Many RL problems have no goal state. The goal of RL agenets is to
produce higher rewards in the future than in the past.
> This learning process with that specific initial state is
> called an episode. After this episode, the agent starts at a different
> initial state and learns another policy that optimizes the accumulated
It's uncommon to throw away the old policy and learn a new one if that
is what you are suggesting.
The general idea is usually to keep improving the current policy
forever. The only reason the learned policy is thrown away is when
testing the learning ability of a given algorithm.
> There can be as many episodes as you wish. After a specified
> number of episodes, the problem is solved.
Only trivial RL domains have a solution. Most real world RL domains
are never solved - and can never be solved. That's because the domain
is more complex than the learning algorithm can every hope to fully
understand (aka learn, aka optimized a policy for).
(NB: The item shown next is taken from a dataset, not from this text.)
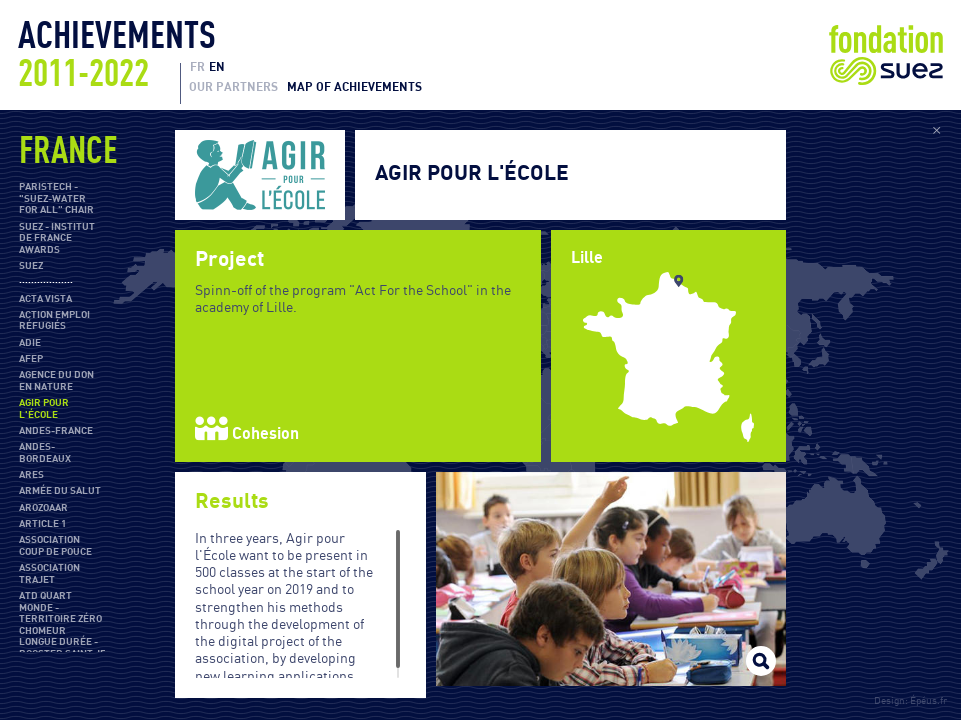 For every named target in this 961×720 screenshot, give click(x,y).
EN (217, 67)
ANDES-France (56, 431)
For example, tic tac toe seem simple enough to learn to play
perfectly. But that is seldom true because you are not just learning
the game, you are also learning the behavior of your opponent. If
your opponent is not always playing perfect moves, you can win a game
every once in a while by playing moves that are most likely to trick
your opponent. But you have to learn what moves are most likely to
trick a given opponent.
In addition, if the RL agent is playing an opponent that also learns,
it has to learn not only how to play, but how to adjust it's own play
based on how it's opponent's play will change over time though
learning. So the optimal policy would have to include full knowledge
of how the other agent learns. This is seldom practical - leaving the
problem that there is now optimal solution.
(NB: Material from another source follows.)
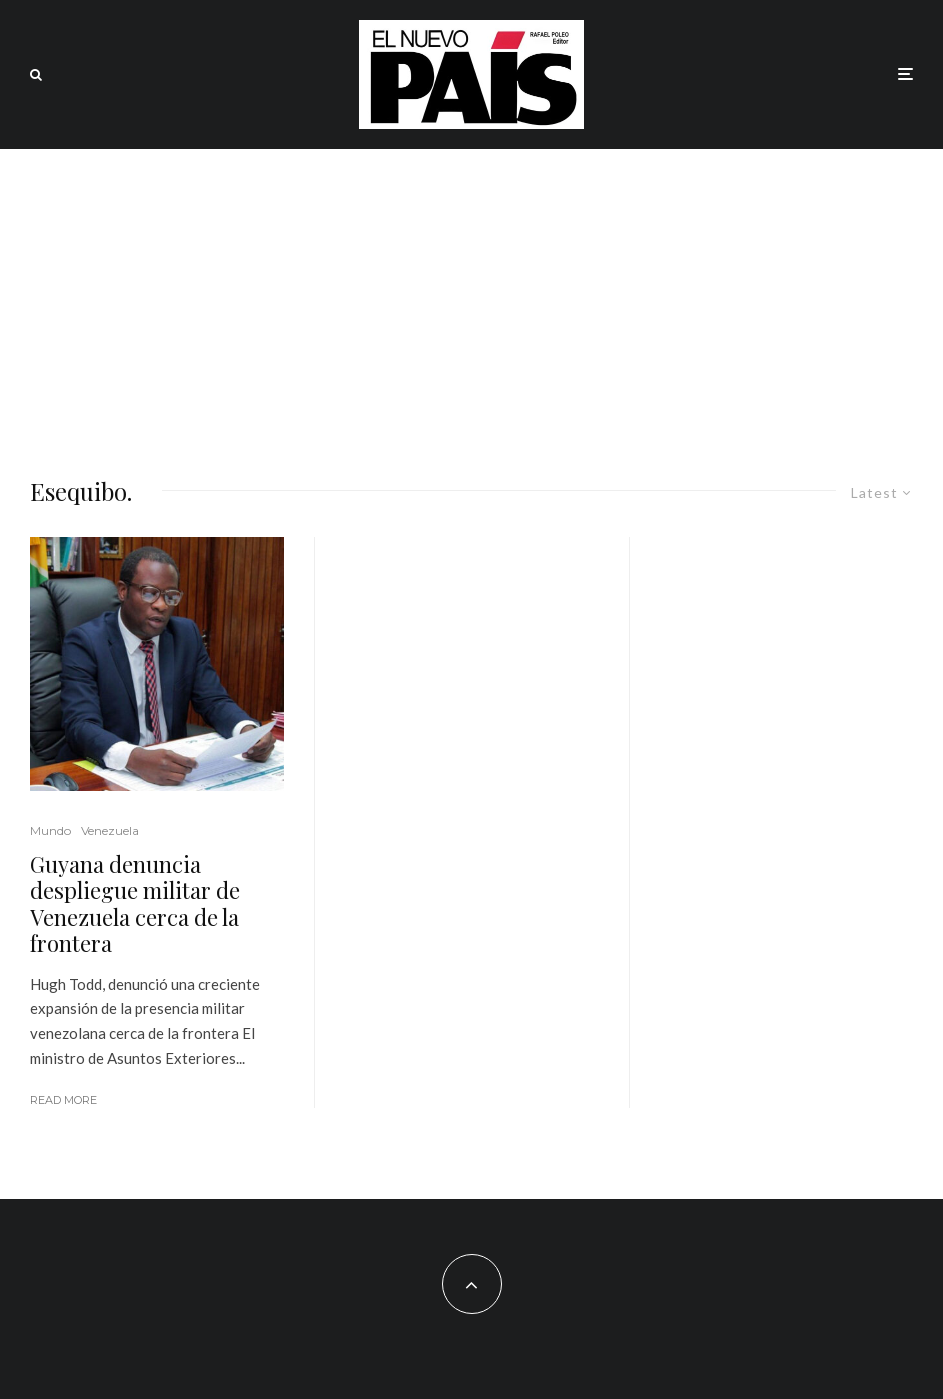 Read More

Any agent that has to interact with the real world faces an unsolvable
learning problem. That is, no agent that's part of the universe, can
fully understand and predict, everything that will happen to it that
effects the rewards it will get. So these types of RL problems are
always a question of how well it can do with limited knowledge because
perfect knowledge is not possible.
> So in RL, there is only a
> learning or training phase and no a separate testing phase.
Generally. But it is normally possible, and sometimes useful. as
others have already pointed out, to turn off learning and test the
agent without learning enabled. However, the more normal case is for
the agent to learn from every action.
> This is in
> contrast to supervised learning, after a classifer is learnt from a
> training dataset, it is used to classify the instances of a testing
> dataset to evaluate its classification performance.
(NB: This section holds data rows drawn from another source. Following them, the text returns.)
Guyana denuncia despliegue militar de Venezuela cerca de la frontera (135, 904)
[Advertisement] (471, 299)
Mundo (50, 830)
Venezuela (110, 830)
> Is my understanding of RL right?
Yes, most of what you wrote is basically correct. However, RL in my
view is a far broader and more abstract idea that how you are trying
to portray it.
Reinforcement learning covers a very wide range of systems that
attempt to maximize a reward signal though interaction with an
environment. That's about all you can say about. It's so broad, that
if you are creative enough, you can actually show that a rock is a
reinforcement learning machine. However, it's framed a bit more
narrowly in the Sutton and Barto book as a finite state machine which
operates in discrete time steps.
If you are trying to understand the difference between what we talk
about as supervised learning vs reinforcement learning, a key
difference in my view is that in supervised learning, the trainer must
know some of the correct answers whereas in RL, the trainer is not
required to know any of the correct answers.